Dia juga menyoroti soal praktik pengukuran tanah yang seringkali berdasarkan pesanan pihak tertentu. Alhasil pengukuran tidak sesuai ketentuan. “Ini yang menimbulkan banyaknya mafia tanah beredar di Indonesia. Kenapa demikian? Ketika diperintah untuk mengukur, maka dia akan mengukur ‘atas pesanan si pemohon’ yang pengukuran tanah, maka ngukur yang belok bisa jadi lurus, yang lurus jadi belok, ini menjadi kendala,” tegasnya.
Selain itu, Junimart menyoroti masalah warkah atau dokumen tanah yang kerap digandakan oleh pihak-pihak yang tidak bertanggung jawab, akibatnya pemilik sah tidak bisa mengajukan agunan di perbankan.

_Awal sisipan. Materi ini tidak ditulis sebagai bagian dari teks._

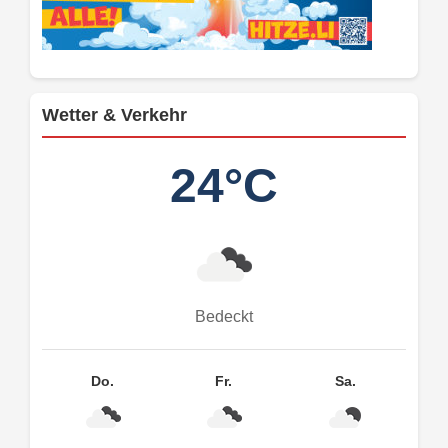
Wetter & Verkehr
24°C
Bedeckt
Do.
Fr.
Sa.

Ia juga berharap STPN Yogyakarta di bawah naungan Kementerian ATR/BPN dapat menciptakan tenaga pengukur tanah yang lebih berkualitas untuk memperbaiki sistem pertanahan dan memerangi mafia tanah.
Junimart menekankan perlunya perhatian serius terhadap masalah itu untuk memastikan kepastian hukum dan keadilan bagi masyarakat. “Nah itu contoh, supaya ke depan lebih hati-hati lagi. Dan memang banyak hal yang harus dibenahi,” katanya.